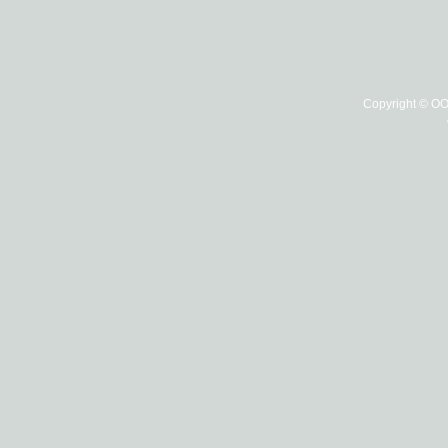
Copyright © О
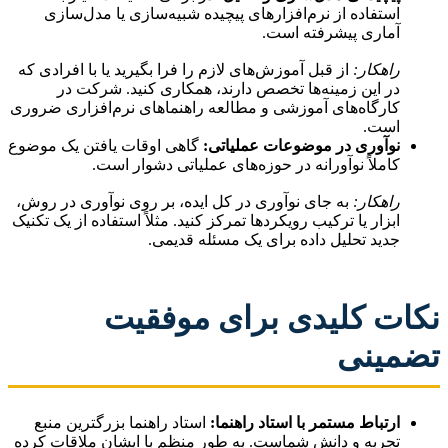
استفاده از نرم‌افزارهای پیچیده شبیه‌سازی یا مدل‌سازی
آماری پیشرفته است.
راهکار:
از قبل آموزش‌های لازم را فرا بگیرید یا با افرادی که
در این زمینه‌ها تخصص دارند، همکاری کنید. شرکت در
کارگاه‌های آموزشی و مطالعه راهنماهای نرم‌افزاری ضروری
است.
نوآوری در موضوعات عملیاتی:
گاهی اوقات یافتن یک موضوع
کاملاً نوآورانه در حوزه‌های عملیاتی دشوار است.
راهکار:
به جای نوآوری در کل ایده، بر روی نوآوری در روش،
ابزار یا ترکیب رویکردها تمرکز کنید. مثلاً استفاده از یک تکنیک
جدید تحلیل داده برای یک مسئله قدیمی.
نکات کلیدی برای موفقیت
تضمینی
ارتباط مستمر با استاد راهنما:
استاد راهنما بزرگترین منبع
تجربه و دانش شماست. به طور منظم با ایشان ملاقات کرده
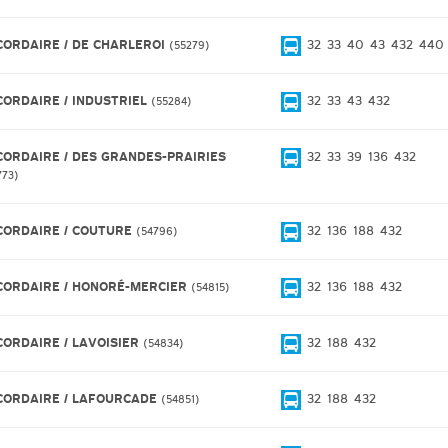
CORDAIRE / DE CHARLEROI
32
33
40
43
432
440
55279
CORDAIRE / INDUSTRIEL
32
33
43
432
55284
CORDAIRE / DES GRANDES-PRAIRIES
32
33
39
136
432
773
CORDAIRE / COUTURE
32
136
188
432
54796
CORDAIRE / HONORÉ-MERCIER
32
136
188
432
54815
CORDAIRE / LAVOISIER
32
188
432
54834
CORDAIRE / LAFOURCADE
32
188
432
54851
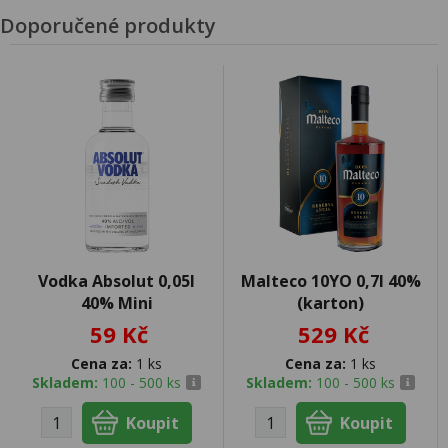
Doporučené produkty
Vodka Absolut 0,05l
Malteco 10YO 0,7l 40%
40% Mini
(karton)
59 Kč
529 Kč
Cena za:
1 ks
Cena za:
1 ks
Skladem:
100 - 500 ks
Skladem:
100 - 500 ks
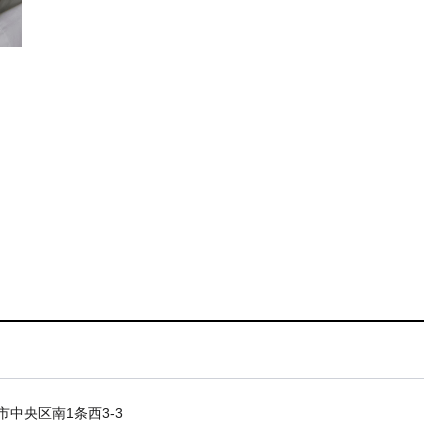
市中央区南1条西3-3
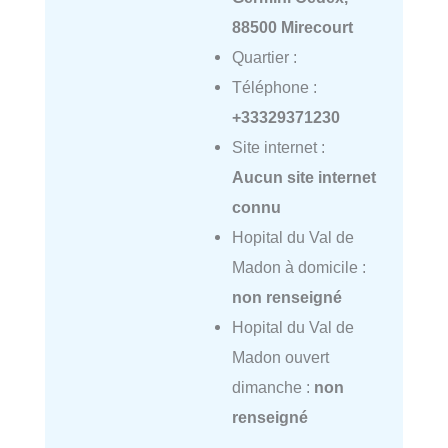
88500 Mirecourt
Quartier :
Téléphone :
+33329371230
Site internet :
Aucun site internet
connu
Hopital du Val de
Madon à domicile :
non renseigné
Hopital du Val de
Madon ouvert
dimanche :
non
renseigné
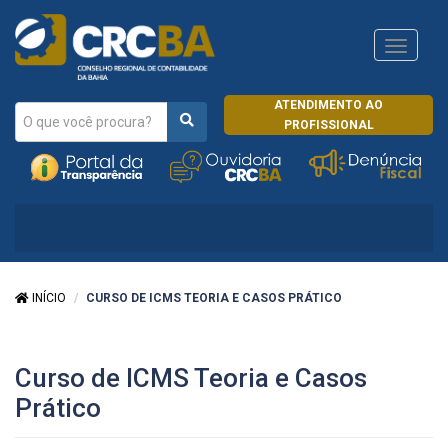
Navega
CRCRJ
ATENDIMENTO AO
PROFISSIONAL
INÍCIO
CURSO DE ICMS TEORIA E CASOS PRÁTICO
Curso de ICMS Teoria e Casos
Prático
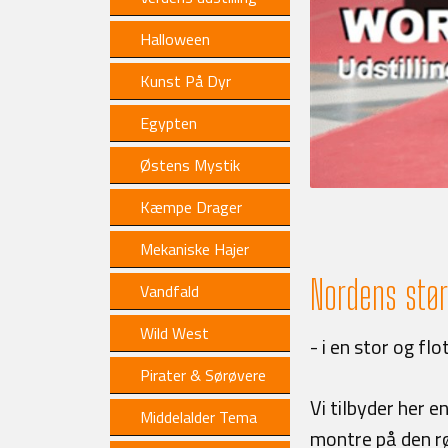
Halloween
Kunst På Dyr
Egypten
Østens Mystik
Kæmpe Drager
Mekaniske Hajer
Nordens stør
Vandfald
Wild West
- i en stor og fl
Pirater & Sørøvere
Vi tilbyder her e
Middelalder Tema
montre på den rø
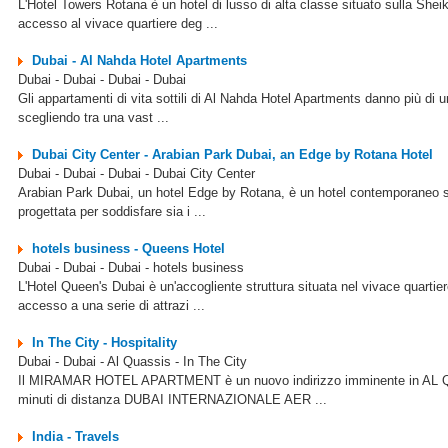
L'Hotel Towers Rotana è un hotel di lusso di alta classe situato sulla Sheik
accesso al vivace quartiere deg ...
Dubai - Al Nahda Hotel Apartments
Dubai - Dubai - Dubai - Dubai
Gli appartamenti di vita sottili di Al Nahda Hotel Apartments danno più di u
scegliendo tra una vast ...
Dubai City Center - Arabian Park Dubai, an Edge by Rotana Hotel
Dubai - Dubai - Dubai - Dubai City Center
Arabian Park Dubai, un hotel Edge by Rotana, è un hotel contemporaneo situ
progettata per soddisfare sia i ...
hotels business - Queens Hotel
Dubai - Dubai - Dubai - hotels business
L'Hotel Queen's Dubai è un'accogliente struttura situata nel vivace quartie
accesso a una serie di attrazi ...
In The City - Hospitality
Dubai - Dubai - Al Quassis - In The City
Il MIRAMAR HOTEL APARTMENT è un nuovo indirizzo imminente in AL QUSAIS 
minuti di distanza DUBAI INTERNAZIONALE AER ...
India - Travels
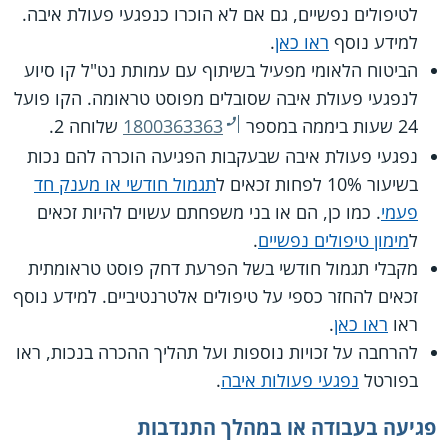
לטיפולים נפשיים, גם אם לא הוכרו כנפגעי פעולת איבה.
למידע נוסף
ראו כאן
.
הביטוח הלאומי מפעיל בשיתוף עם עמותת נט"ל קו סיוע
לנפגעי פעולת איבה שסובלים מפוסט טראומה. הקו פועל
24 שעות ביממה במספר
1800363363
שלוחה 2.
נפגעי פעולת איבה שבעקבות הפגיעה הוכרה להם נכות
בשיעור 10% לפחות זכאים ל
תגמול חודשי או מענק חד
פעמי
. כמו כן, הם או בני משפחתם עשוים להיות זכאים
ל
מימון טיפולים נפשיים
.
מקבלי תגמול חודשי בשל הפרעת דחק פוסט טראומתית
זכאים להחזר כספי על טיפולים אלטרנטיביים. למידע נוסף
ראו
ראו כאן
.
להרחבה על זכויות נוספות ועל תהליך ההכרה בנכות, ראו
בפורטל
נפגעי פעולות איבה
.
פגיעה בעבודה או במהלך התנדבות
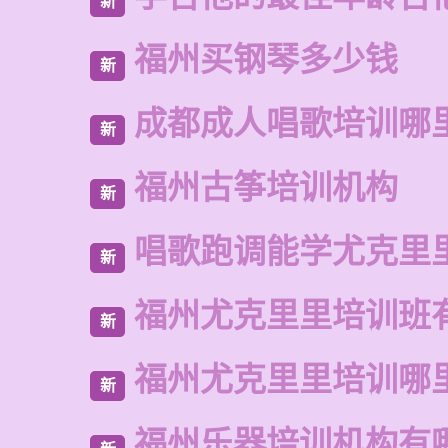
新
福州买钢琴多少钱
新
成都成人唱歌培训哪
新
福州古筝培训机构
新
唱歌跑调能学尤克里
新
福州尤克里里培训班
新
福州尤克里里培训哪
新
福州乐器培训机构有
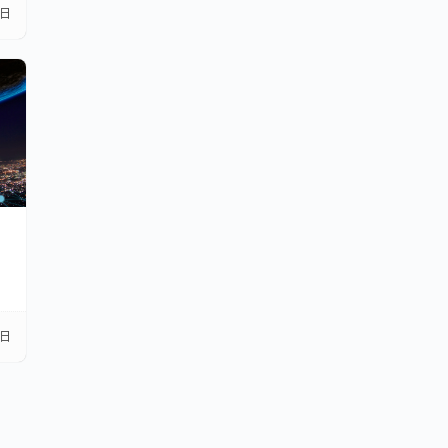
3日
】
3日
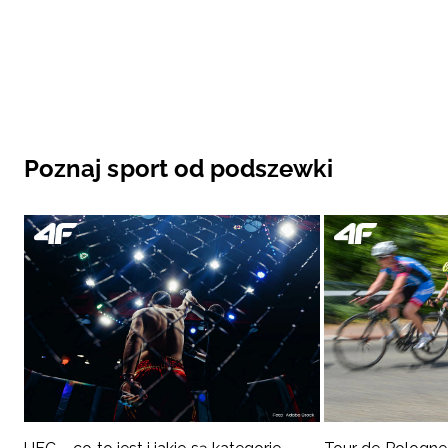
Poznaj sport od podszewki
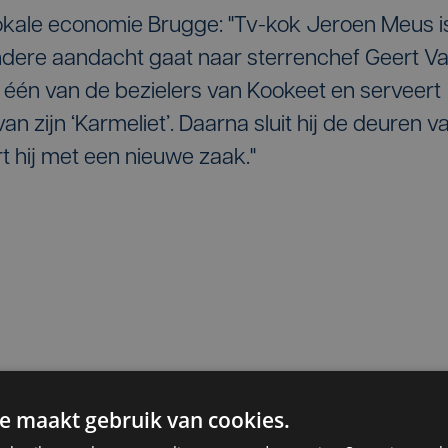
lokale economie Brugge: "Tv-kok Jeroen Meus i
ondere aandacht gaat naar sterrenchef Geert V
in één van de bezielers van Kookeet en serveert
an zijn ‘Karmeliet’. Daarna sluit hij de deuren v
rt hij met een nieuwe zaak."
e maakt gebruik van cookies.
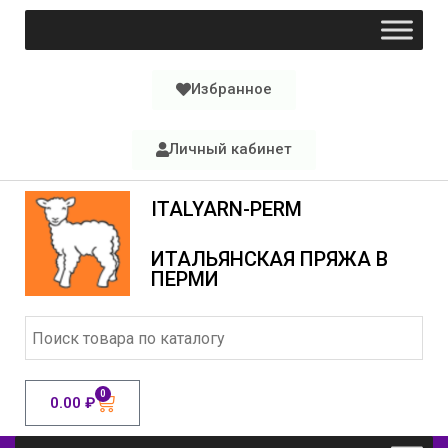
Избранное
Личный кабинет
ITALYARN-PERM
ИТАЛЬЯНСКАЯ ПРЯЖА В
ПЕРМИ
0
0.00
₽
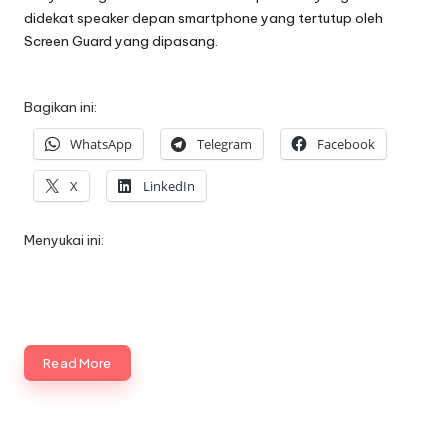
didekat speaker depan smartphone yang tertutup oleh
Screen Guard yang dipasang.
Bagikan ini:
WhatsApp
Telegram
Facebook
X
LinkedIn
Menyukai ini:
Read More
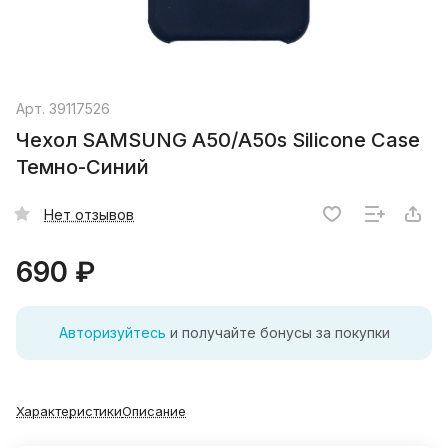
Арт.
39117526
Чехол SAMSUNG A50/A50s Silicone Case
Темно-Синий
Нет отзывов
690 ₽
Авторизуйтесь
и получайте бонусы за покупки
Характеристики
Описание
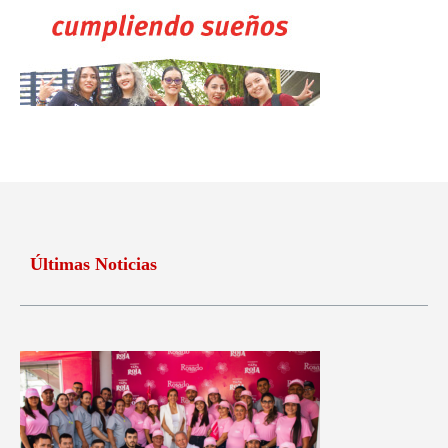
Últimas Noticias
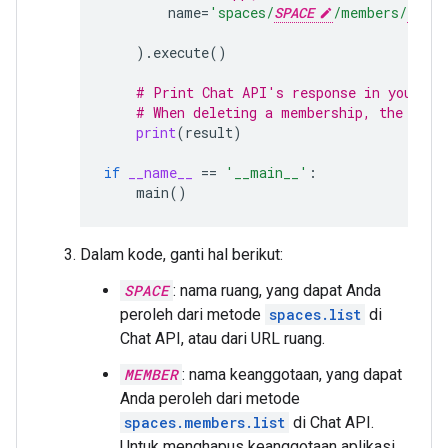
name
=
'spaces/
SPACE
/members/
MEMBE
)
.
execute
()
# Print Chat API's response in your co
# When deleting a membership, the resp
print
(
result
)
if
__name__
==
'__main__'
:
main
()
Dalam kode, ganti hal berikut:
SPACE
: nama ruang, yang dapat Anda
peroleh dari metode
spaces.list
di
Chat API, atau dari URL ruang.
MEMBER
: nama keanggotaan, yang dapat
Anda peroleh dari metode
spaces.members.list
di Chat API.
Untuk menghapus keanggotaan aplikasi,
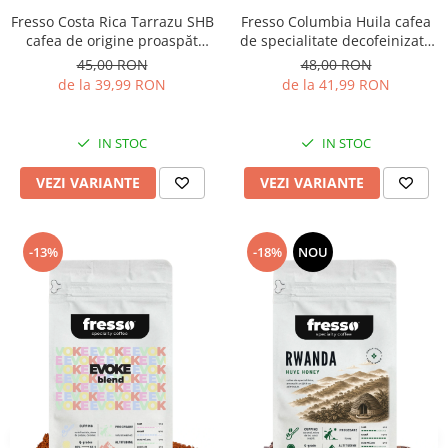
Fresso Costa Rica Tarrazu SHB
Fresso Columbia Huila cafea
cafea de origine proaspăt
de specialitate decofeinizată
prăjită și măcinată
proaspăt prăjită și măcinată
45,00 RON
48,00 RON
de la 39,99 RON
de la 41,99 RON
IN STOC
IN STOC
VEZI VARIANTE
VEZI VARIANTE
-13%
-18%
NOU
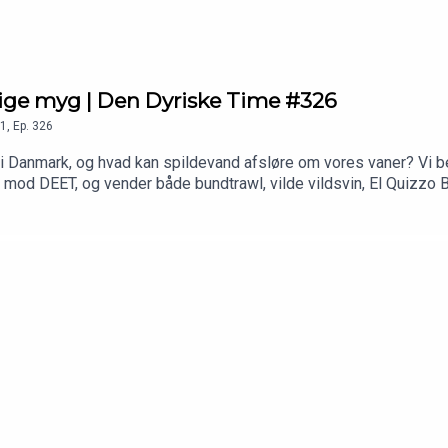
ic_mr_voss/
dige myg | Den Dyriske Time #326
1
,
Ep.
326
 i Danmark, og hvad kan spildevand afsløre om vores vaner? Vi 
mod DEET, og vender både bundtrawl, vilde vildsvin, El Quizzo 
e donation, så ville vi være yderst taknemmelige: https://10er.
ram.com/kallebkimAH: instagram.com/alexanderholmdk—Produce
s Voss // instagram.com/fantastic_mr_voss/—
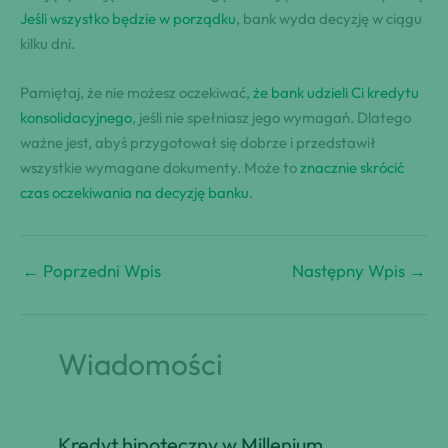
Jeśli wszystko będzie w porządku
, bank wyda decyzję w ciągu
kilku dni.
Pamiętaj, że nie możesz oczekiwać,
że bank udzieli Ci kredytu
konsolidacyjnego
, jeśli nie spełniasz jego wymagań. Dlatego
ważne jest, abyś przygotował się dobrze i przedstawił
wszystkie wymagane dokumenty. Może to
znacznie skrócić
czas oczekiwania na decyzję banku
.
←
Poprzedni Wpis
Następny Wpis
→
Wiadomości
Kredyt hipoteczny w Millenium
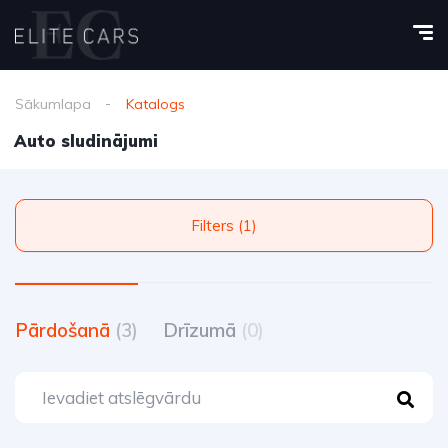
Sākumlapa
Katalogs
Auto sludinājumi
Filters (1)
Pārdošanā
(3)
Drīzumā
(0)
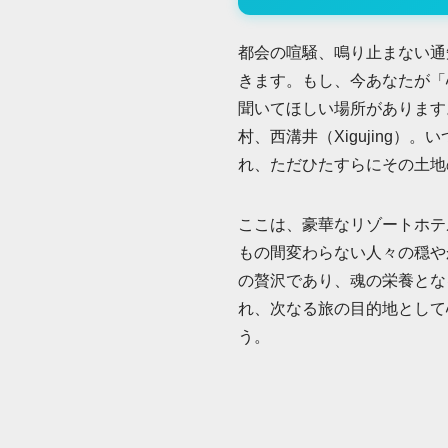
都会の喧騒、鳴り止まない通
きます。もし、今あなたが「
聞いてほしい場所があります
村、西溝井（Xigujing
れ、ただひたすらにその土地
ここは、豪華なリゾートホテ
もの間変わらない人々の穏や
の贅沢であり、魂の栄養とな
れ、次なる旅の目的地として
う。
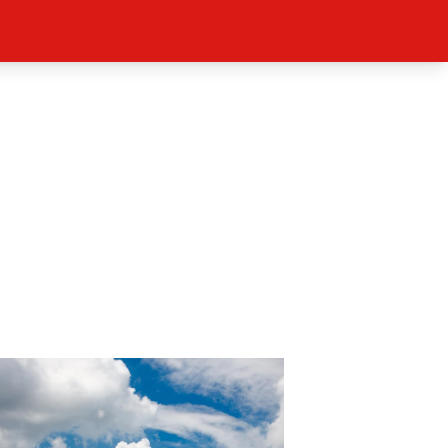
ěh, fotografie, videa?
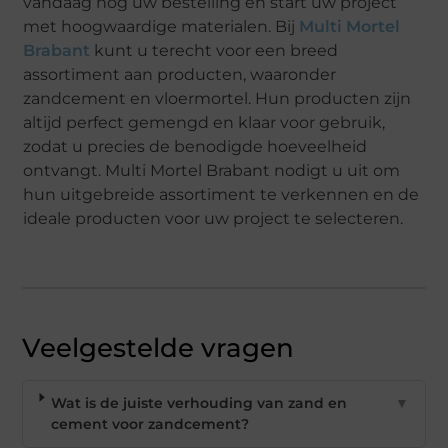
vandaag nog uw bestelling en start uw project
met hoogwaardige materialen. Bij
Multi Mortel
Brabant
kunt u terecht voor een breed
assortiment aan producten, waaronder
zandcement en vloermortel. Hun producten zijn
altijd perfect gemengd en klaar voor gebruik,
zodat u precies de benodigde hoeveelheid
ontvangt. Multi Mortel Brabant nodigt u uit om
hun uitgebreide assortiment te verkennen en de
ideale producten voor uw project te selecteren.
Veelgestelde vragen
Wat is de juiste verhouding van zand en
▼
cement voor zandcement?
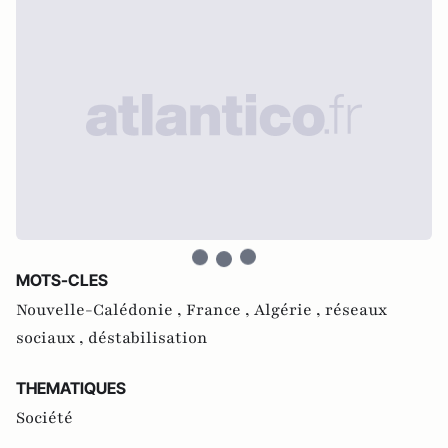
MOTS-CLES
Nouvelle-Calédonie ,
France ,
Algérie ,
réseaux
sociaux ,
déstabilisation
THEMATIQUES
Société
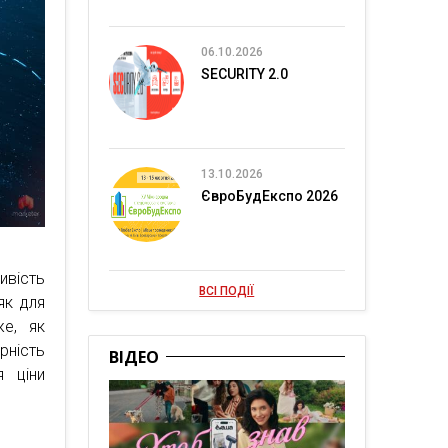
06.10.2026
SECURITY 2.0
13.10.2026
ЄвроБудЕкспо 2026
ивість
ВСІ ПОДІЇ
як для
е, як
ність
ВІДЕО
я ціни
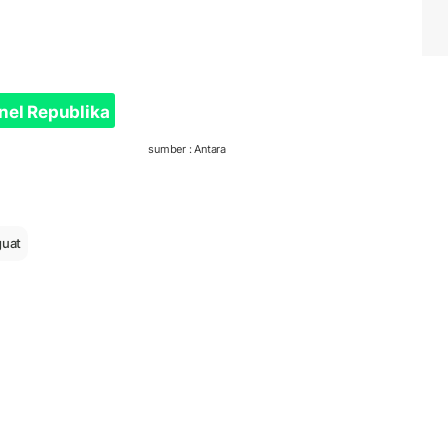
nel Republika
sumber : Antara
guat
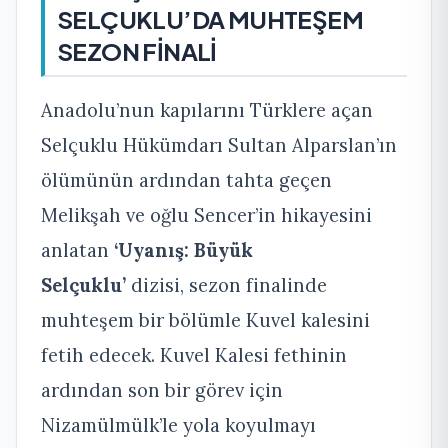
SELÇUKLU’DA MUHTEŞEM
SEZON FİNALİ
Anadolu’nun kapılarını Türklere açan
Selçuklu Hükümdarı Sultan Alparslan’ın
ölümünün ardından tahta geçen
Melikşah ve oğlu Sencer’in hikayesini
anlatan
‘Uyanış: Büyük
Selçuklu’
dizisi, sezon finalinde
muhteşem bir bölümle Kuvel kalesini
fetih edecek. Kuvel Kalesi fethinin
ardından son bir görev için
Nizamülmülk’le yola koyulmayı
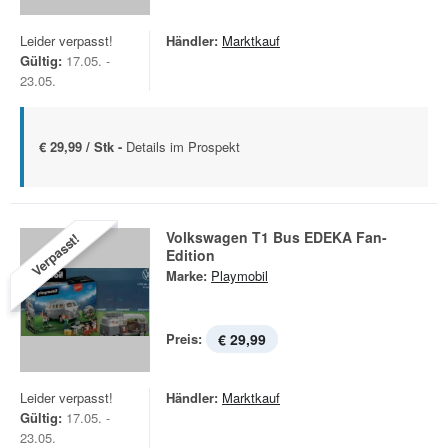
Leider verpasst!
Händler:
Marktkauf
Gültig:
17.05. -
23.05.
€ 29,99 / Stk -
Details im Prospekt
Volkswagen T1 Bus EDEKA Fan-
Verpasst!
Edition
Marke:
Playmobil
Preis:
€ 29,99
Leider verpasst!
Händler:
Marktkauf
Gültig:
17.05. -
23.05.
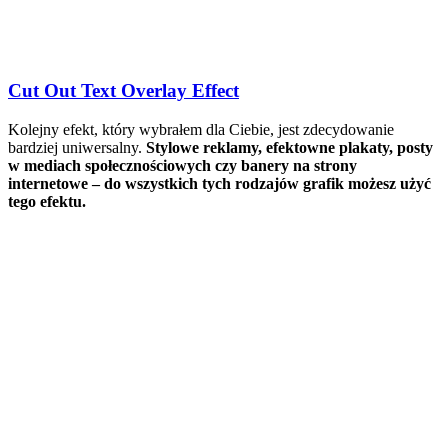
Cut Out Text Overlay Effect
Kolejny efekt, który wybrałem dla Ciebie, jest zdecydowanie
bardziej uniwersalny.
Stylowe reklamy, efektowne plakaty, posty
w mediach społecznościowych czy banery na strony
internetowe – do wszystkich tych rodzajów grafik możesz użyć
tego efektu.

**What is expected**
Lines with the word "możesz": report how many there are in the entries, as a bare number.

**Task response**
2